United States Army Medal of Honor recipient

Charles William Shea (August 24, 1921 – April 7, 1994) was a United States Army officer and a recipient of the United States military's highest decoration—the Medal of Honor–for his actions in World War II.

==Biography==
Shea was raised in the Bronx, New York City. While still attending high school, he worked at Yankee Stadium selling cold drinks and peanuts. After graduation, he worked as a mechanic at a refrigeration plant.

Shea joined the Army from his birthplace of New York City in July 1942, and by May 12, 1944, he was serving as a staff sergeant in Company F, 2nd Battalion, 350th Infantry Regiment, 88th Infantry Division. On that day, near Mount Damiano, Italy, he single-handedly disabled three German machine-gun nests. Soon afterward, he received a battlefield commission as a second lieutenant.

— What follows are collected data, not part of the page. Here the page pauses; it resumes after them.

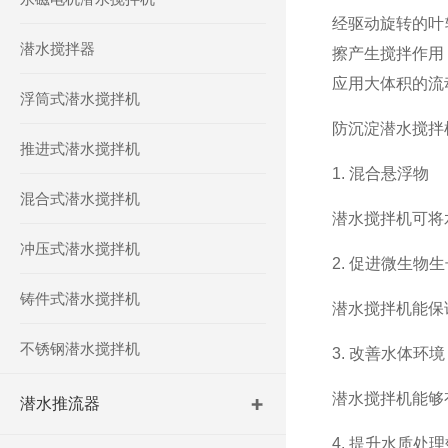
经驱动旋转的叶
潜水搅拌器
擦产生搅拌作用
应用大体积的流
浮筒式潜水搅拌机
防沉淀潜水搅拌
推进式潜水搅拌机
1. 混合悬浮物
混合式潜水搅拌机
潜水搅拌机可将
冲压式潜水搅拌机
2. 促进微生物生
铸件式潜水搅拌机
潜水搅拌机能保
不锈钢潜水搅拌机
3. 改善水体环境
潜水搅拌机能够
潜水推流器
4. 提升水质处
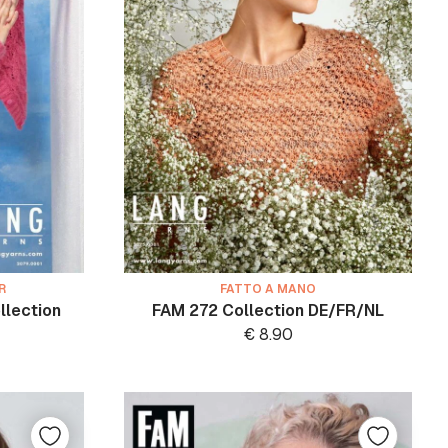
R
FATTO A MANO
llection
FAM 272 Collection DE/FR/NL
€
8.90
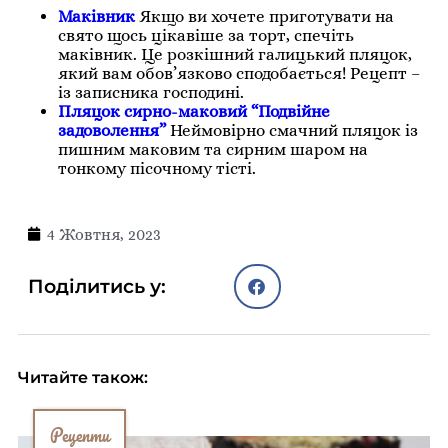
Маківник
Якщо ви хочете приготувати на
свято щось цікавіше за торт, спечіть
маківник. Це розкішний галицький пляцок,
який вам обов’язково сподобається! Рецепт –
із записника господині.
Пляцок сирно-маковий “Подвійне
задоволення”
Неймовірно смачний пляцок із
пишним маковим та сирним шаром на
тонкому пісочному тісті.
4 Жовтня, 2023
Поділитись у:
Читайте також:
Рецепти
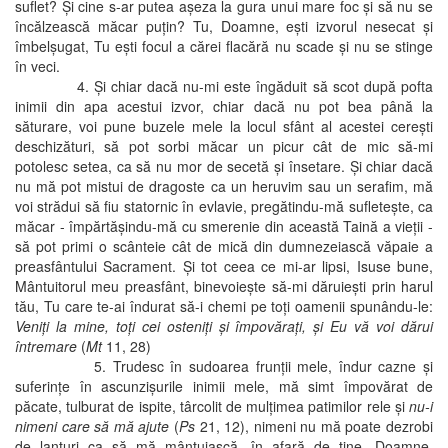
suflet? Şi cine s-ar putea aşeza la gura unui mare foc şi să nu se
încălzească măcar puţin? Tu, Doamne, eşti izvorul nesecat şi
îmbelşugat, Tu eşti focul a cărei flacără nu scade şi nu se stinge
în veci.
4. Şi chiar dacă nu-mi este îngăduit să scot după pofta
inimii din apa acestui izvor, chiar dacă nu pot bea până la
săturare, voi pune buzele mele la locul sfânt al acestei cereşti
deschizături, să pot sorbi măcar un picur cât de mic să-mi
potolesc setea, ca să nu mor de secetă şi însetare. Şi chiar dacă
nu mă pot mistui de dragoste ca un heruvim sau un serafim, mă
voi strădui să fiu statornic în evlavie, pregătindu-mă sufleteşte, ca
măcar - împărtăşindu-mă cu smerenie din această Taină a vieţii -
să pot primi o scânteie cât de mică din dumnezeiască văpaie a
preasfântului Sacrament. Şi tot ceea ce mi-ar lipsi, Isuse bune,
Mântuitorul meu preasfânt, binevoieşte să-mi dăruieşti prin harul
tău, Tu care te-ai îndurat să-i chemi pe toţi oamenii spunându-le:
Veniţi la mine, toţi cei osteniţi şi împovăraţi, şi Eu vă voi dărui
întremare
(
Mt
11, 28)
5. Trudesc în sudoarea frunţii mele, îndur cazne şi
suferinţe în ascunzişurile inimii mele, mă simt împovărat de
păcate, tulburat de ispite, târcolit de mulţimea patimilor rele şi
nu-i
nimeni care să mă ajute
(
Ps
21, 12), nimeni nu mă poate dezrobi
de lanţuri ca să mă mântuiască, în afară de tine, Doamne,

Shea was awarded the Medal of Honor eight months later, on January 12, 1945. The medal was presented to him by Lt. Gen. Mark W. Clark on January 17, 1945 during an 88th Infantry Division awards ceremony in Montecatini, Italy.

Shea remained on active duty until July 20, 1945. After the war, he worked for the New York City Division of Veterans Affairs. Shea joined the New York National Guard as a first lieutenant in 1949 and retired with the rank of colonel in 1972. As a captain, he graduated from an advanced course at the Army Infantry School in 1957. As a lieutenant colonel, he assumed command of the 1st Battalion, 69th Infantry in 1966.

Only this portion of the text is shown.